Elle est du théâtre parce que tout y est vu avec les yeux d’aujourd’hui. Deutsch n’est pas professeur d’histoire mais dramaturge. Et rien n’est plus compliqué, dans cette affaire que d’être dramaturge.
Le théâtre a besoin de rythme, plus que de vérité. Une analyse dialectique du contexte politique ralentirait le rythme. Donc, il ne peut y avoir d’objectivité. En ce sens, le théâtre est comme la guerre. Theatre of war.
C’est du théâtre parce que la pièce montre les terroristes dans leur dimension d’êtres humains, et tente d’éclaircir par là leur tentative révolutionnaire. C’est autrement plus instructif que de tourner une sorte de western, comme ça s’est fait en Allemagne.
« Nous vivons à l’heure du terrorisme et nous ignorons son histoire » dit-on dans la pièce. Mais il n’y a pas « le » terrorisme et donc pas « son » histoire et Deutsch souligne bien qu’il serait absurde d’établir un parallèle entre les actions terroristes du Groupe Baader-Meinhof et le terrorisme islamiste. C’est entendu. Et un élément de la pièce le révèle parfaitement. Deutsch cite un sondage de l’époque. 25% de la population éprouvaient une certaine sympathie pour la RAF et 5% se disaient prêts à héberger l’un des membres pour une nuit. Evidemment, si vous faites le même sondage à propos du djihad islamique en Iran ou en Iraq, les résultats seront dix fois plus élevés. Mais là, l’ennemi est l’étranger, l’infidèle. Vous ne trouverez pas 25% des Allemands à éprouver une certaine sympathie pour Al-Queida, malgré le fait que bien plus de 25% peuvent vouer une haine bien fondée à « Bretzel » Bush. Peu de parallèles donc, sauf le fait que l’impérialisme américain, guerre coloniale à l’appui, apporte beaucoup d’eau aux moulins terroristes et que pas mal de membres de la RAF et d’Al-Queida sont des enfants de la bourgeoisie. Ou y a-t-il autre chose qui pourrait lier Baader-Meinhof et Ben Laden, mis à part leur espoir de diviser une société qui au contraire se soude à droite ? A droite toute ! ! !
Ils étaient partis pour tuer leurs pères, c’est eux qui sont morts en prison. Suicidés ou assassinés, le débat est tranché puisqu’il y a une partie qui a gagné et qu’elle peut donc imposer sa vision. Mais la différence est moins grande qu’on ne le pense. Ils voulaient détruire le mythe de la toute-puissance du système mais, pas de chance, pendant qu’ils étaient en prison, ce système est même venu à bout du bloc soviétique. Ils avaient joué une partie de poker, et perdu c’est perdu. Peut-on imaginer Baader, cet "enfant criminel" implorer la grâce auprès d’un état plus capitaliste que jamais ? Ce serait trahir Genet de fond en comble.

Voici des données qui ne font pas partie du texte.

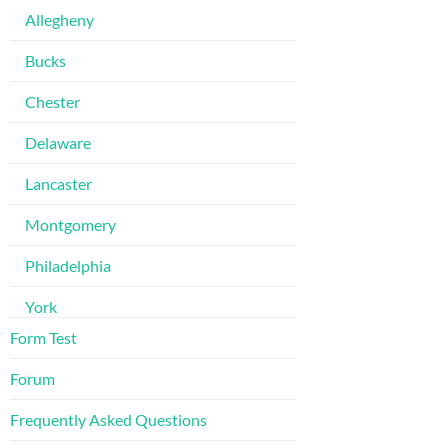
Allegheny
Bucks
Chester
Delaware
Lancaster
Montgomery
Philadelphia
York
Form Test
Forum
Frequently Asked Questions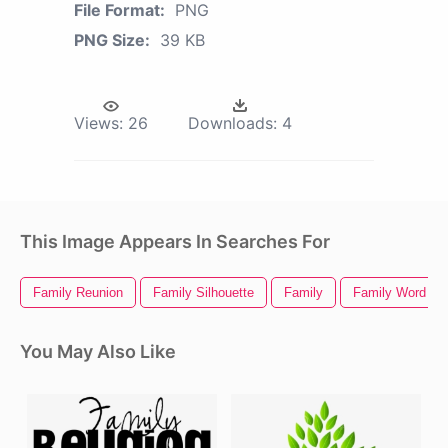
File Format:
PNG
PNG Size:
39 KB
Views:
26
Downloads:
4
This Image Appears In Searches For
Family Reunion
Family Silhouette
Family
Family Word Art
You May Also Like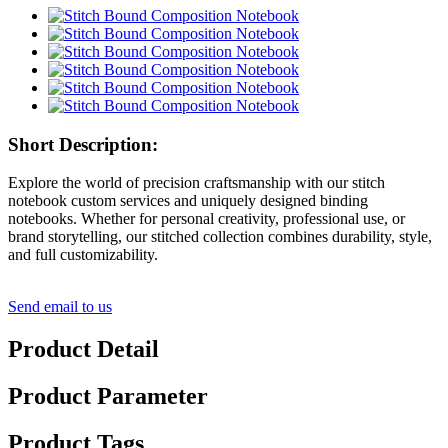
Short Description:
Explore the world of precision craftsmanship with our stitch
notebook custom services and uniquely designed binding
notebooks. Whether for personal creativity, professional use, or
brand storytelling, our stitched collection combines durability, style,
and full customizability.
Send email to us
Product Detail
Product Parameter
Product Tags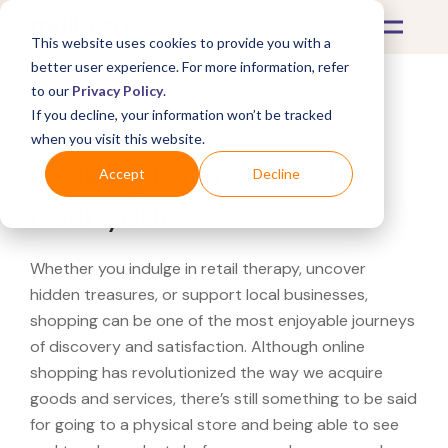
This website uses cookies to provide you with a
better user experience. For more information, refer
to our
Privacy Policy
.
If you decline, your information won’t be tracked
What's Covered >
when you visit this website.
Looking for a West Elm
Accept
Decline
near you?
Whether you indulge in retail therapy, uncover
hidden treasures, or support local businesses,
shopping can be one of the most enjoyable journeys
of discovery and satisfaction. Although online
shopping has revolutionized the way we acquire
goods and services, there’s still something to be said
for going to a physical store and being able to see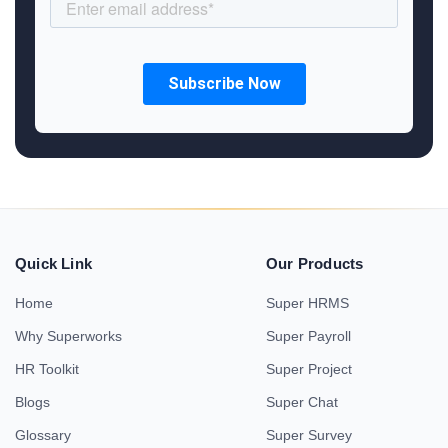
Quick Link
Our Products
Home
Super HRMS
Why Superworks
Super Payroll
HR Toolkit
Super Project
Blogs
Super Chat
Glossary
Super Survey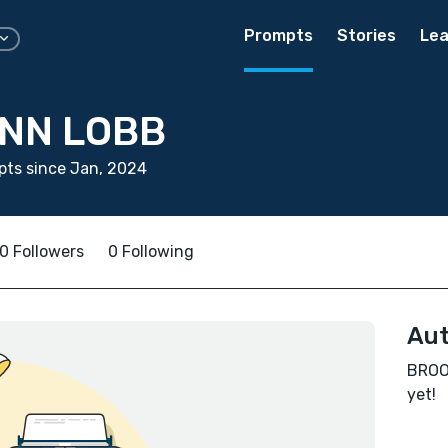
Prompts
Stories
Lea
NN LOBB
ts since Jan, 2024
0 Followers
0 Following
Aut
BROOK
yet!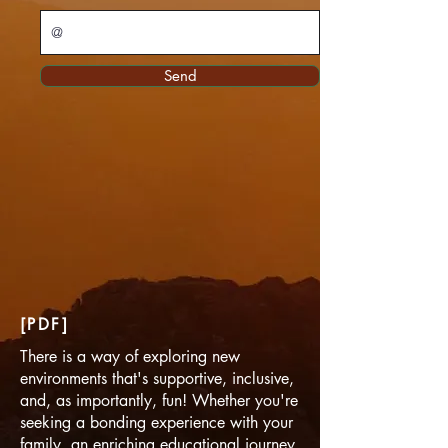
Send
[PDF]
There is a way of exploring new
environments that's supportive, inclusive,
and, as importantly, fun! Whether you're
seeking a bonding experience with your
family, an enriching educational journey,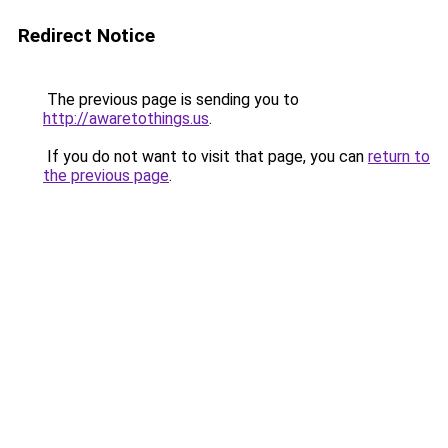
Redirect Notice
The previous page is sending you to
http://awaretothings.us
.
If you do not want to visit that page, you can
return to
the previous page
.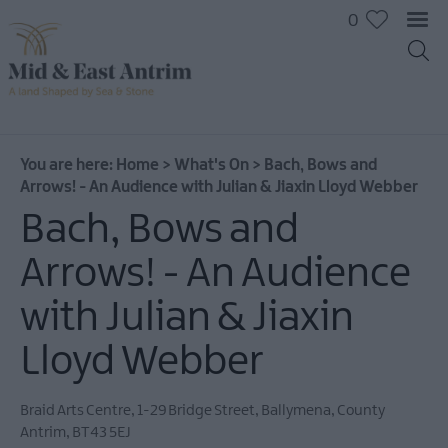
0
You are here:
Home
>
What's On
>
Bach, Bows and
Arrows! - An Audience with Julian & Jiaxin Lloyd Webber
Bach, Bows and
Arrows! - An Audience
with Julian & Jiaxin
Lloyd Webber
Braid Arts Centre
,
1-29 Bridge Street
,
Ballymena
,
County
All
Antrim
,
BT43 5EJ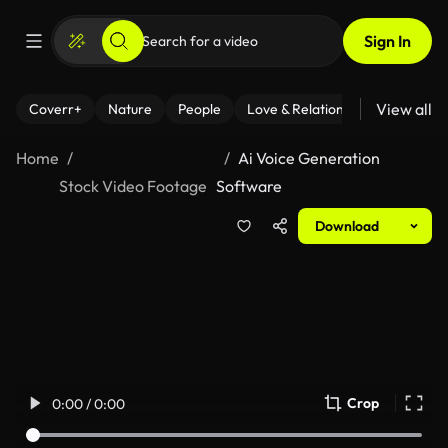
Sign In
View all
Coverr+
Nature
People
Love & Relationships
Fitness
Home
Ai Voice Generation
Stock Video Footage
Software
Download
Crop
0:00 / 0:00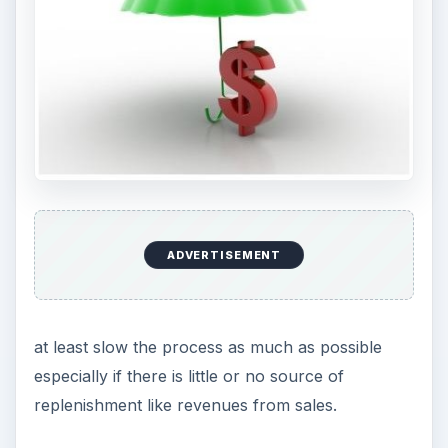
ADVERTISEMENT
at least slow the process as much as possible
especially if there is little or no source of
replenishment like revenues from sales.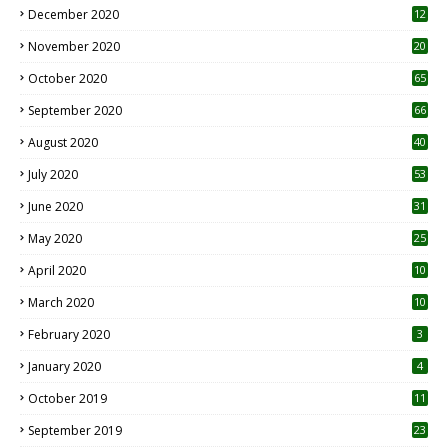
December 2020
12
2
November 2020
20
1
October 2020
65
September 2020
66
August 2020
40
July 2020
53
June 2020
31
May 2020
25
April 2020
10
March 2020
10
0
February 2020
3
January 2020
4
October 2019
11
1
September 2019
23
2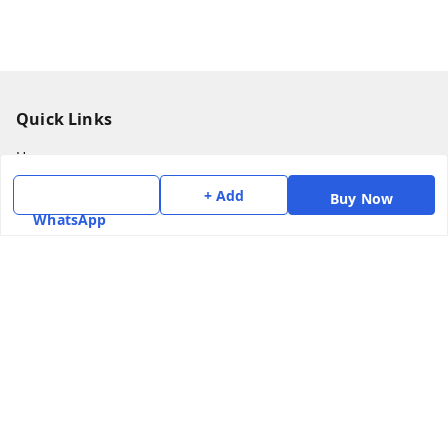
Quick Links
Home
My Account
+ Add
Buy Now
WhatsApp
My Orders
About Us
Payment Policy
Privacy Policy
Return & Refund Policy
Shipping Policy
Terms and Conditions
Contact Us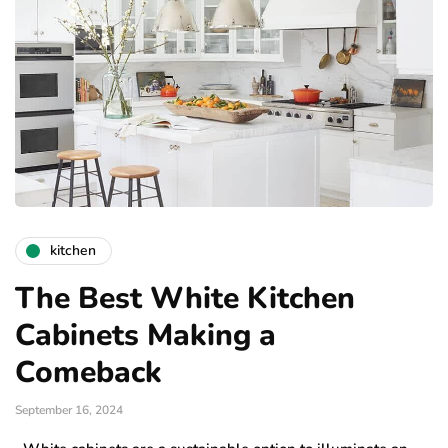
kitchen
The Best White Kitchen
Cabinets Making a
Comeback
September 16, 2024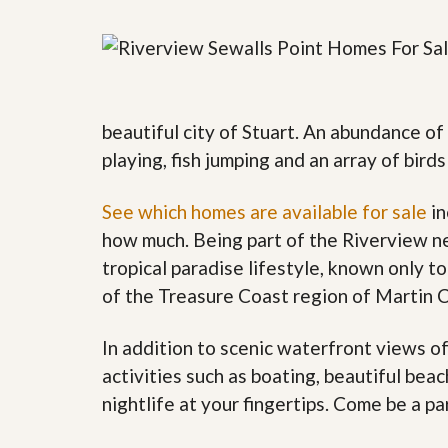
y
F
F
o
o
r
r
e
A
c
n
l
E
beautiful city of Stuart. An abundance of
o
s
s
playing, fish jumping and an array of bird
t
u
i
r
m
e
See which homes are available for sale
in
a
s
t
how much. Being part of the Riverview n
a
e
n
tropical paradise lifestyle, known only to
d
S
W
of the Treasure Coast region of Martin 
h
h
o
y
In addition to scenic waterfront views o
r
L
t
i
activities such as boating, beautiful bea
S
s
a
t
nightlife at your fingertips. Come be a pa
l
a
e
n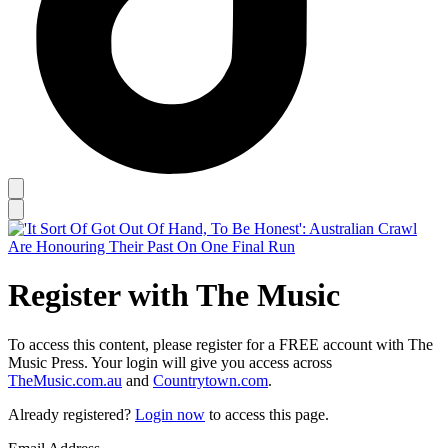
Register with The Music
To access this content, please register for a FREE account with The
Music Press. Your login will give you access across
TheMusic.com.au
and
Countrytown.com
.
Already registered?
Login now
to access this page.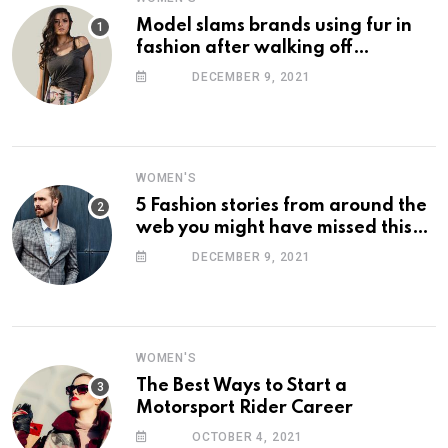
Model slams brands using fur in
fashion after walking off
photoshoot
DECEMBER 9, 2021
WOMEN'S
5 Fashion stories from around the
web you might have missed this
week
DECEMBER 9, 2021
WOMEN'S
The Best Ways to Start a
Motorsport Rider Career
OCTOBER 4, 2021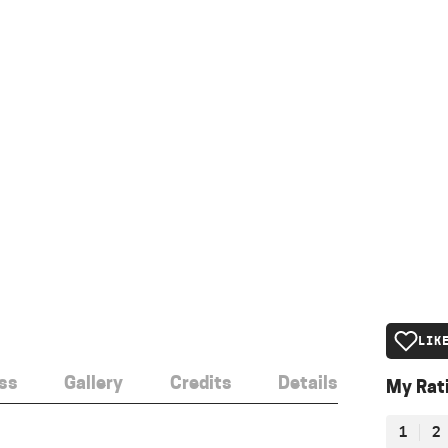
LIK
ss
Gallery
Credits
Details
My Rat
1
2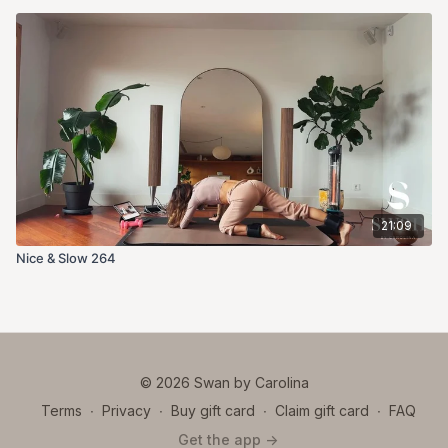
21:09
Nice & Slow 264
© 2026 Swan by Carolina
Terms
∙
Privacy
∙
Buy gift card
∙
Claim gift card
∙
FAQ
Get the app ->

Ce qui est véritablement à mettre en lumière, ce sont les parallèles dans la manière de l’état à réprimer les libertés individuelles, à durcir un régime policier, à ficher autant de citoyens que possible. Ce ne sont pas les terrorismes qui se ressemblent, mais les gouvernements qui sautent sur la perche qui leur est tendue, sachant que la population est abasourdie.
A la fin, la moralité est justement que leurs faiblesses humaines ont largement participé à leur action et leur échec. Un ancien camarade leur parle, depuis la France par ailleurs, de fanatisme narcissique et du fait que pour eux il n’y avait pas de place pour les enfants.
Il est vrai qu’on peut voir là une dimension qui distingue leur tentative de lutte armée d’une révolution véritablement anarchiste. Ulrike Meinhof est en effet désignée comme anarchiste quand le journal télévisé annonce son suicide. Et Janssen, membre de la RAF, 30 ans après et après avoir purgé sa peine de prison, dit à un journaliste : J’étais anarchiste. Connaissaient-ils l’histoire de l’anarchisme ?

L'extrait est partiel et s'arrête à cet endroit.